Even in ideal situations, the optical detection of the membrane p

Even in ideal situations, the optical detection of the membrane potential can only be carried out with relatively few emitted photons. Because of this, for the signal to be distinct from the photon shot noise, one typically needs to use very efficient chromophores, very strong light sources, or extensive Dabrafenib mw temporal or spatial averaging. Unfortunately, despite its great strength as an insulating layer and in maintaining cellular integrity, the plasma membrane is also a very delicate part of the cell and does not tolerate intense illumination. The photodamage associated with excited state reactions,

such as the generation of disruptive oxygen free radicals and other triplet state reactions, or simply by local heating, following photoabsorption by the chromophores used to measure the voltage signals, can easily

compromise the integrity of the membrane and kill the cell. Indeed, some sort of photodamage is present in essentially all voltage imaging measurements and is find protocol normally the reason voltage imaging experiments are terminated. To make this situation worse, neurons, like most mammalian cells, have a significant complement of endogenous chromophores, such as flavins, cryptochromes, and phorphyrins, that absorb visible light and, in some cases, are even located near the membrane. So even illuminating unstained neurons can lead to the generation of oxygen free radicals, damaging the membrane and altering membrane conductances, and may even result in membrane perforations ( Hirase et al., 2002). This endogenous photodamage is so prevalent that one sometimes wonders whether neurons have light-sensing machinery, as unicellular organisms do, to monitor circadian light changes. A third constraint arises from the fact that most of the membranes in cells are actually internal membranes. The plasma membrane, the only one across which the neuronal

membrane potential exists, is only a small proportion of the total membrane surface in the neuron.
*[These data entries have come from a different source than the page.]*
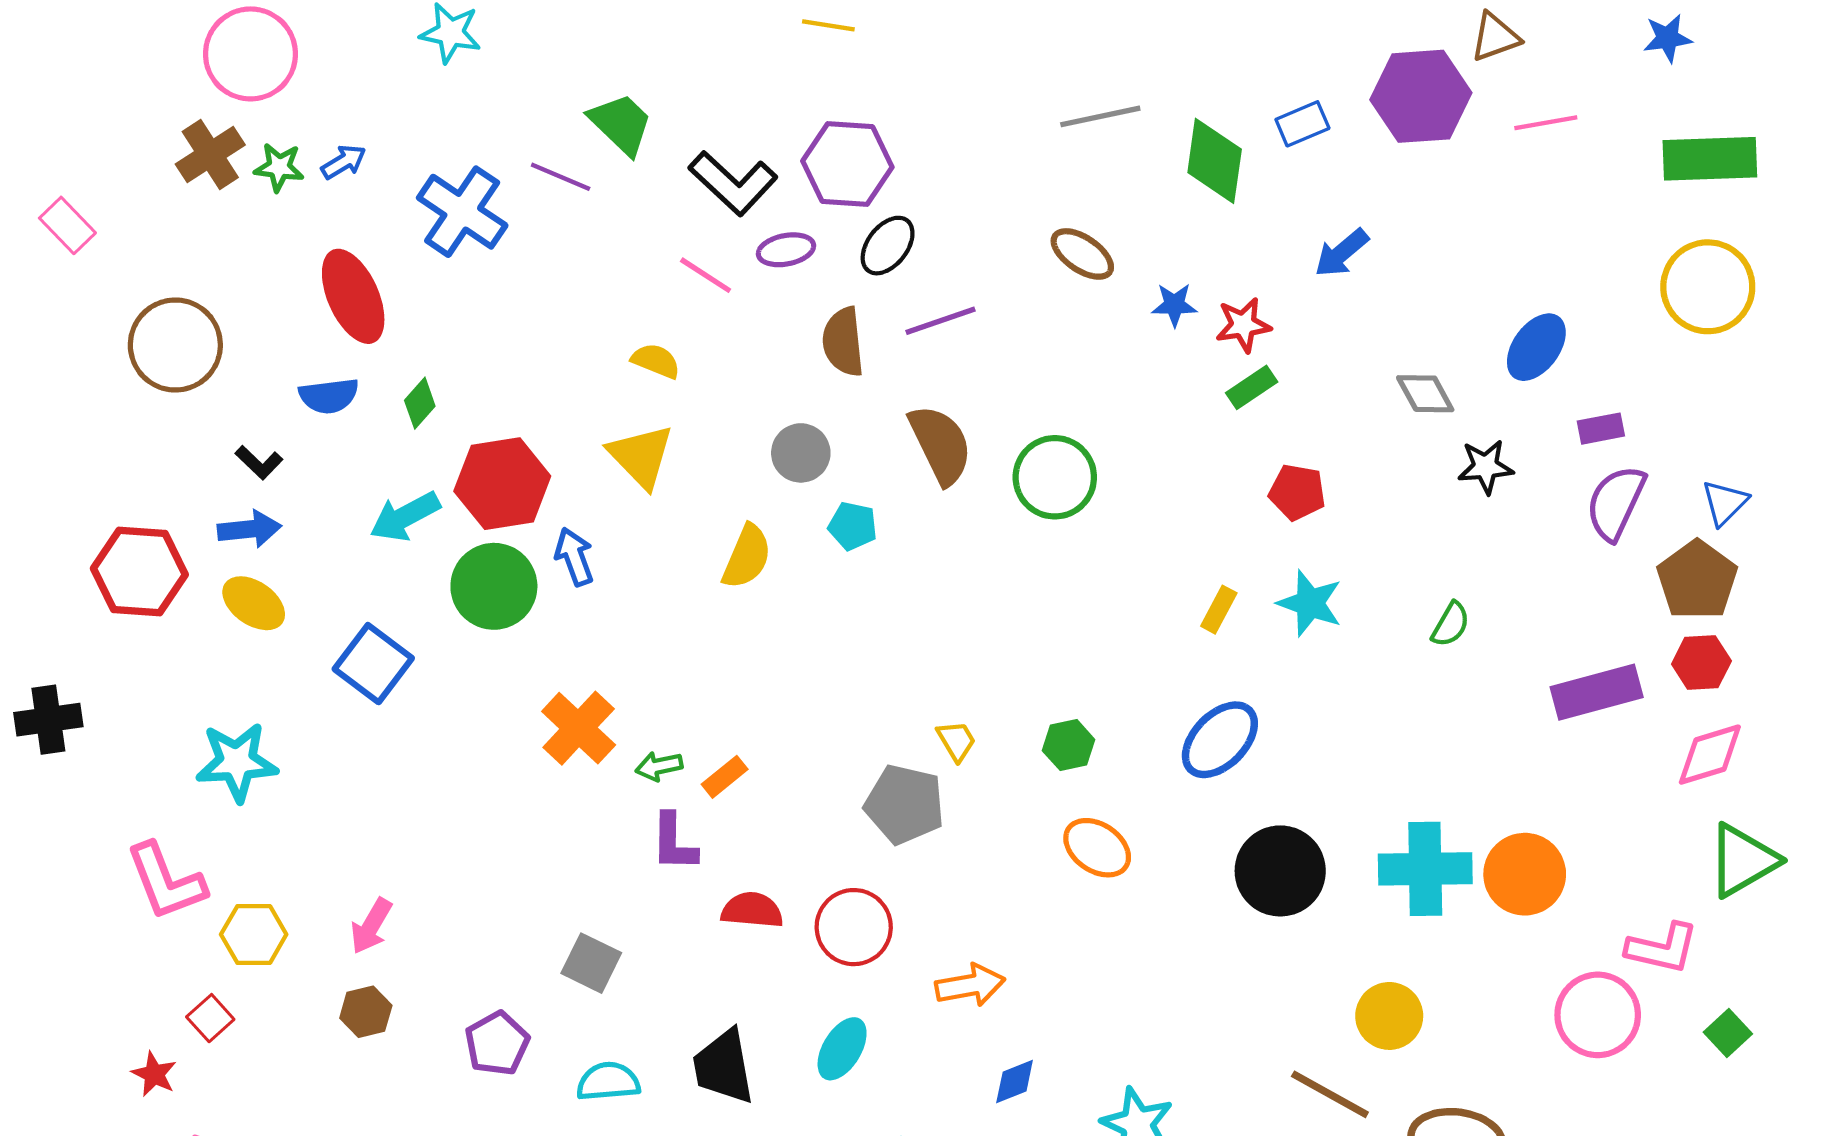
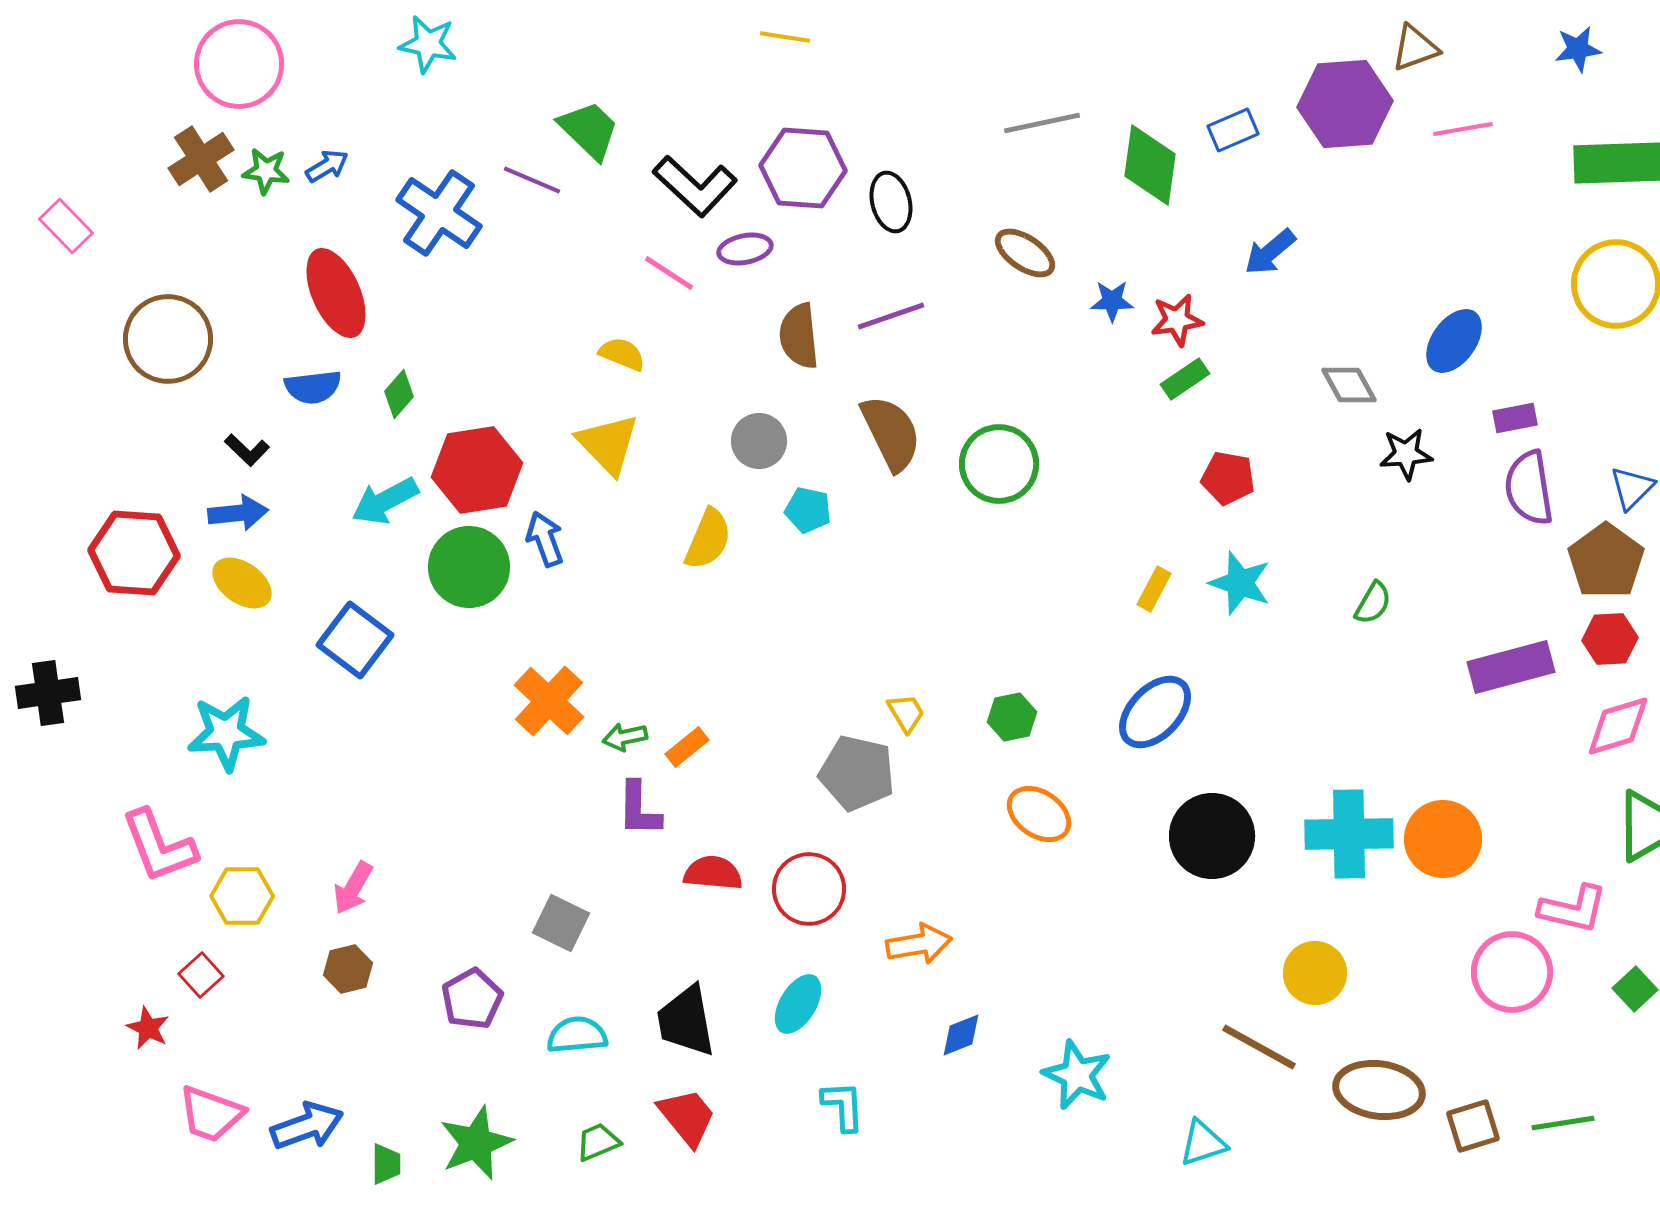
black ellipse: (888, 246) -> (891, 202), moved, turned -52
purple semicircle: (1616, 503) -> (1529, 488), turned -34

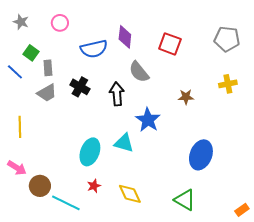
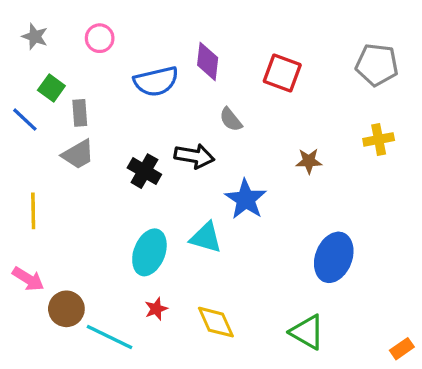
gray semicircle: (139, 72) -> (231, 120), size x0.7
black cross: (80, 87) -> (144, 171), moved
black arrow: (117, 94) -> (194, 156), turned 105

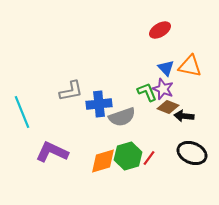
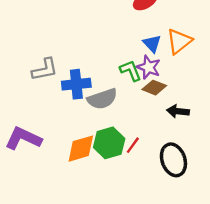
orange triangle: (190, 66) -> (179, 41), turned -50
black arrow: (184, 116) -> (178, 111), moved
black ellipse: (192, 153) -> (173, 160), moved, turned 48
Thus, any chromophore that binds indiscriminately to membranes will mostly bind to internal membranes, which have no direct sensitivity to the plasma membrane voltage, and as a result, these Sitaxentan chromophores will merely contribute to the background noise of the measurement. This is quite a significant problem, one that again does not exist for calcium imaging, where the intracellular calcium eventually equilibrates by diffusion in the cytoplasm, in principle making every molecule of chromophore in the cytosol a possible contributor to measuring the signal. For voltage imaging, the desire to target only the plasma membrane and yet avoid internal membranes compounds the already strong localization requirements.